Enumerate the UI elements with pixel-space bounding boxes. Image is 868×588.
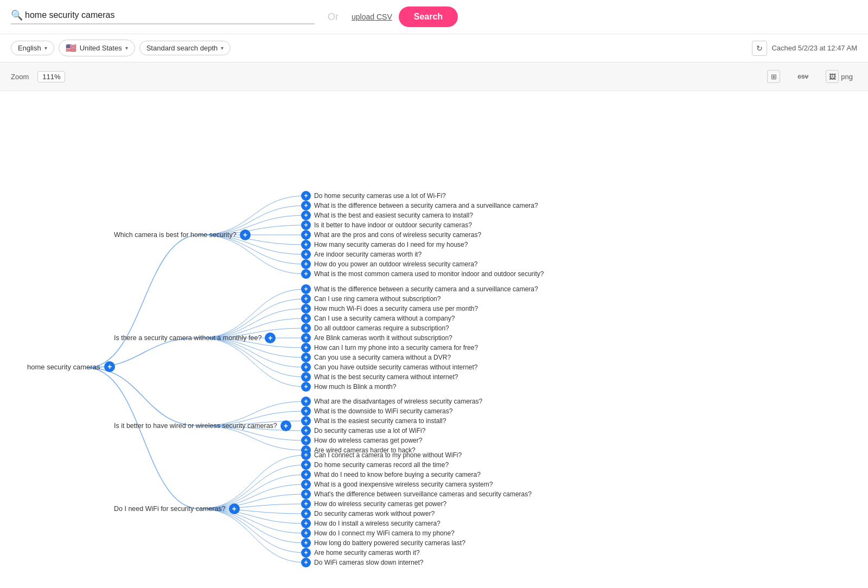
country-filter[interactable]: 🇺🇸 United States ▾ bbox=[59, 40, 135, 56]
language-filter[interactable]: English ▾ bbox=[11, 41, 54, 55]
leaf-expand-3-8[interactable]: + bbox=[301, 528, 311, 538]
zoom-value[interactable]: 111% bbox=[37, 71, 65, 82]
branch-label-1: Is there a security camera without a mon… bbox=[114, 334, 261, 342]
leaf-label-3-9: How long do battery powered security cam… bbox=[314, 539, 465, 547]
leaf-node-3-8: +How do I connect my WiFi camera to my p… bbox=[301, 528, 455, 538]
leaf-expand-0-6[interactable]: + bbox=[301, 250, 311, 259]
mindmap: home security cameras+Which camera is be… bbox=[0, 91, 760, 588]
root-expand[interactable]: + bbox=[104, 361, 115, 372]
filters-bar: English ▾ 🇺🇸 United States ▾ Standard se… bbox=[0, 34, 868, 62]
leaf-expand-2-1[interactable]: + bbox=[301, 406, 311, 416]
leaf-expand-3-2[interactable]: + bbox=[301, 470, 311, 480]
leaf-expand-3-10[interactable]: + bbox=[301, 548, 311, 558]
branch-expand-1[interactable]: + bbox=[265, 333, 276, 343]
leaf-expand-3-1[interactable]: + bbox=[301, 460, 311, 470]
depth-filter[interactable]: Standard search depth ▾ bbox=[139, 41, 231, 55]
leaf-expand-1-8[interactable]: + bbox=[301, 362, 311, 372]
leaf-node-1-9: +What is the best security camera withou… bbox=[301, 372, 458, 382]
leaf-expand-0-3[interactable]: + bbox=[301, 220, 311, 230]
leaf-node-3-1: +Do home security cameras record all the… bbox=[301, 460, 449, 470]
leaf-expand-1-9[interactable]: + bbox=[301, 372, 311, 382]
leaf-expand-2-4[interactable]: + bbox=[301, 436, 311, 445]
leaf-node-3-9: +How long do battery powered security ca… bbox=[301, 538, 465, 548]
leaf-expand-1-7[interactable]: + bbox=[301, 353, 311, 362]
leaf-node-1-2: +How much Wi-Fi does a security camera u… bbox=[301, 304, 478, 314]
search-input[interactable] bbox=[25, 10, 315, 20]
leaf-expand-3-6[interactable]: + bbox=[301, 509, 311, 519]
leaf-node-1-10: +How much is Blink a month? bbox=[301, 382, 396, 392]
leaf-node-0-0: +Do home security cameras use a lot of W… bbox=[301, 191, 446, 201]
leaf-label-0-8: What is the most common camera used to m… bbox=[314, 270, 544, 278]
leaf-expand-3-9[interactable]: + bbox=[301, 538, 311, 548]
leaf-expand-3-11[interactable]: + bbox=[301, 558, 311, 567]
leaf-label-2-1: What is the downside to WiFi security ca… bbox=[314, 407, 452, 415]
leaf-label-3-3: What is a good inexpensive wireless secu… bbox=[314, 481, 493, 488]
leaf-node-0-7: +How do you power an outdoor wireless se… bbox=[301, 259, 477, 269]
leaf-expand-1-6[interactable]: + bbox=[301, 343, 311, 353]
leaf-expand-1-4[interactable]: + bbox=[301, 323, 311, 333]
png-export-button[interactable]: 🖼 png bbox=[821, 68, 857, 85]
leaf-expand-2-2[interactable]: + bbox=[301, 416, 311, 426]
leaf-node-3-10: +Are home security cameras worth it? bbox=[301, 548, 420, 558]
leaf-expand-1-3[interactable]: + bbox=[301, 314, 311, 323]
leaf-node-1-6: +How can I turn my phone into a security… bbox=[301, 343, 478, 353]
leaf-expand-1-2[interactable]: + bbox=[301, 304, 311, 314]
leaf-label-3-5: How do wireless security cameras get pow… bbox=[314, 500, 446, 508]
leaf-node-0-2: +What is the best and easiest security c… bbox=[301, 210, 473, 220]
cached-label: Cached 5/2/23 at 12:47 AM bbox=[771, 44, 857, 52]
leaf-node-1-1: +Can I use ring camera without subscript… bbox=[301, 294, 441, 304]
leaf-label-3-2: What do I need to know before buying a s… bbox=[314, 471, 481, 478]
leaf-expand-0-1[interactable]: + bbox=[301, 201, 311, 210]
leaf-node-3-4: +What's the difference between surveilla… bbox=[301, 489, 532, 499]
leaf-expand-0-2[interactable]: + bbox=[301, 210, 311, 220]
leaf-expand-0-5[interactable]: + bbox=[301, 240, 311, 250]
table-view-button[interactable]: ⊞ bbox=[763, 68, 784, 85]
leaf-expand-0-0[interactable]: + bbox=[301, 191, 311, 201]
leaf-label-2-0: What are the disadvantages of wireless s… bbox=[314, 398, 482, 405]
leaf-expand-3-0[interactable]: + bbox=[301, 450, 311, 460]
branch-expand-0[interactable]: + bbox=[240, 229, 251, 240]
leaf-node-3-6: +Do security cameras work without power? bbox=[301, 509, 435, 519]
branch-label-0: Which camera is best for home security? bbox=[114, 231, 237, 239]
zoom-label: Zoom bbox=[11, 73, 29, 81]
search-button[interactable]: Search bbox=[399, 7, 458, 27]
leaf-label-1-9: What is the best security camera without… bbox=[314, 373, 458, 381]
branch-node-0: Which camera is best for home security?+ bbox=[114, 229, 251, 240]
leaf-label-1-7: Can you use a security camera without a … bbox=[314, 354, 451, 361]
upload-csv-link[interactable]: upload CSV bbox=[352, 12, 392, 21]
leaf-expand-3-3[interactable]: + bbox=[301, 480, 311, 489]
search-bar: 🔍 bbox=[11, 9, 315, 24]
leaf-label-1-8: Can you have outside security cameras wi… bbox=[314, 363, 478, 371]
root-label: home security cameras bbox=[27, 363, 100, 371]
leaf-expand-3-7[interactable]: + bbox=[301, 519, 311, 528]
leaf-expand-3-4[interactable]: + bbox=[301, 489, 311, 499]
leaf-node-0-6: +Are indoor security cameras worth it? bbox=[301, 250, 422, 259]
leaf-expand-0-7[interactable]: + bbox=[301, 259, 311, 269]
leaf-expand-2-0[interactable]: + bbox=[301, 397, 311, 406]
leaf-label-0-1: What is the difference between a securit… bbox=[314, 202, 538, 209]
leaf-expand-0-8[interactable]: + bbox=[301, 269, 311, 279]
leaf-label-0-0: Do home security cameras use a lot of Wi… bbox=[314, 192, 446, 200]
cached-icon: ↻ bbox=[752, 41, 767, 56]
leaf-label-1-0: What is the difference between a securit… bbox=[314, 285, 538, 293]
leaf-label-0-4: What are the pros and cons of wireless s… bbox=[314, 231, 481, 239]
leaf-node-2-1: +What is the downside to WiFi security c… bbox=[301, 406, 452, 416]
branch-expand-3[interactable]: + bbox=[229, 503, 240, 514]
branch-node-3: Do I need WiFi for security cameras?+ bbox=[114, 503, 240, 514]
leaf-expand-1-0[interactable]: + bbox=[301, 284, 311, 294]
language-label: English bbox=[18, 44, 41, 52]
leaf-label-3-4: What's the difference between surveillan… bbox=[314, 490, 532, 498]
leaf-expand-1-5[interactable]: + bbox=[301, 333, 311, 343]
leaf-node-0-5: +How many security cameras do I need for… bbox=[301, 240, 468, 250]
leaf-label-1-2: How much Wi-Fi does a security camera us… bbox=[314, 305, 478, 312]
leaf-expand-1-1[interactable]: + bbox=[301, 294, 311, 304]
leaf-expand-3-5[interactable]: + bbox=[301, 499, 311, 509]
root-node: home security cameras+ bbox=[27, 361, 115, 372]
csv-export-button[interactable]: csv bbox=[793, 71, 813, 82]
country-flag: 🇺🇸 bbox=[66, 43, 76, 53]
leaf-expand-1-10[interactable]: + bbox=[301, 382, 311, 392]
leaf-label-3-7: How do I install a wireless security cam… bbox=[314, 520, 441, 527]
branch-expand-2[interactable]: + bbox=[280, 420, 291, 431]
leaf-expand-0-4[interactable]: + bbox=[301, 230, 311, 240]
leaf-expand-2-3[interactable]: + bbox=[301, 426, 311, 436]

┄┄┄┄┄┄┄┄┄┄

Problem to work on: Only lines with the string "Standard" are wanted; please find each one in the listing and copy it.

Answer box:
filters-bar: English ▾ 🇺🇸 United States ▾ Standard se… bbox=[0, 34, 868, 62]
depth-filter[interactable]: Standard search depth ▾ bbox=[139, 41, 231, 55]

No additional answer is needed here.